5 easy ways to inspire children’s writing for pleasure

Published on: 19 June 2023 Author: Dan Freedman

Author Dan Freedman shares his secrets on how to write a story - and reveals how a teacher helped him to get started.

A photo of Dan Freedman with a group of children, cheering and holding onto books

Inside, I'll always be the kid who doesn't think they're any good at writing. When I was at school, I thought good stories could only be about wizards, witches, aliens and dragons.

However, my mind just didn't work like that. In order to engage with a story, I've always needed to believe it might really happen.

If we had to write a story, I'd be the first to put up my hand and say, "I can't do it. I've got no ideas. I'm rubbish at writing. I don't know what to put down."

I had one good teacher. His name is Mr Hitchcock. He used to say to me, "Dan, you're better than you think you are. Let's just get something down on paper and we'll take it from there. It can be about anything you like."

It was those words let's and we'll that really made a difference to me. It wasn't a case of him giving me a task and me going off in isolation and attempting to do something I didn't feel I was capable of. It sounded more like we were a team. I would say to him, "What? So I can tell you what I'm thinking about doing and you can tell me whether it's any good or not?"

"Yes," he would say, "that's what I'm here for."

Mr Hitchcock will always be my teacher but now he's my friend too. And I still send him the drafts of books that I'm working on because he remains a brilliant and supportive team-mate.

That bit of advice he gave me – just get something down on paper and take it from there – is still the best writing tip I've had. Writing is a process. It's about nurture and honing over time. Once we understand that, once we allow ourselves to just empty our minds in an unfiltered way to kick start the journey... then we might be on to something.
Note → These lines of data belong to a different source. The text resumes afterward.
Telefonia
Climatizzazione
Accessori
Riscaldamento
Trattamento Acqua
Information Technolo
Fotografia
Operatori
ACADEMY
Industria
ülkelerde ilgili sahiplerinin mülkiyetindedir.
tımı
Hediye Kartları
Five top tips to help children get writing

An illustration from the front cover of I Am Lenny Brown - a child holding a blue book up to their face, peering over the top

Illustration: Kajsa Hallström

Mr Hitchcock's tips are part of the simple guidelines I give myself when I'm writing a story. Here they are, in case they can also help any of the young people you work with. And I bet they're better at writing than they think they are.

1. Use your own life experiences

This might sound simple, but it's very important. Use experiences that have happened in your own life. For example, I went to visit a school in East London on the day they had a football match in the school playground between the teachers and the pupils. It was the best atmosphere of any game I've ever seen!
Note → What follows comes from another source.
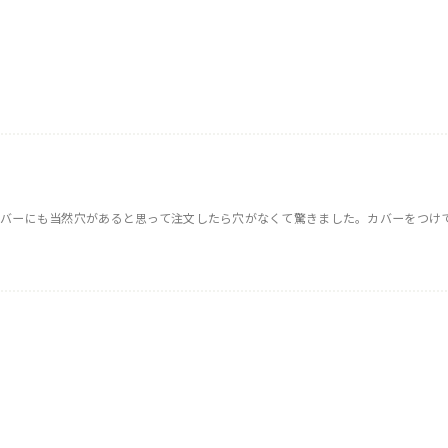
カバーにも当然穴があると思って注文したら穴がなくて驚きました。カバーをつけ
And, you've guessed it, when I wrote my next book, Jamie Johnson: Skills From Brazil, it was all about Jamie playing in a school match against his teachers. If you use things that have happened in your own life, you're that much more confident about it and your story will flow.

2. Know your characters

Really get to know your characters. Ask them lots of questions. What's their favourite type of pizza? What's their middle name? What's their biggest fear? What do they hope for? What's their biggest embarrassment? What's their biggest secret?

If you know all those facts about your characters, and where they're really coming from, you'll find that they can actually write your story for you. That way, instead of thinking, "What am I going to write next?", you can actually ask, "What would my character say about that? What would they want to do next?" They will guide your story.

3. Don't expect your first try to be perfect

Never think you have to write the perfect story first time round. None of us do. The way we write is not a moment; it's a process. So don't think that you have to create excellence immediately. Start by putting something down on paper, then have a look at it and see if there is anything you can improve. And it goes along like that. Over and over, improving and developing. That is what writing really is.

4. Do you need a plan?

Some writers just sit down and see where the story takes them. I'm not that good! I need a plan. An overall design of a story gives me confidence. When I'm thinking about what will happen, I often see the end of the story first – then it's a case of making sure the rest of the story builds towards that moment. Even if you do have a plan, don't be afraid to change it if you come up with a better idea. You can always change your tactics to make sure you get the right result.

5. Do you care?

Will the reader care about the characters you've created? In my opinion, sentence structure, punctuation, grammar and so on are not really the things that make a great story. They are important tools to ensure people can understand what is being written, but the most important element of a really good story is when the reader cares about what is happening to the characters. If there is no emotion involved, then it's not really a story – more just a collection of information.

So how do we make the reader care? One method is to give our main character a goal and then put lots of obstacles, hurdles and challenges in the way of the character achieving it. That way, hopefully the reader will be supporting the character along the way, which means ... they care.

I am Lenny Brown by Dan Freedman, illustrated by Kajsa Hallström, is out now.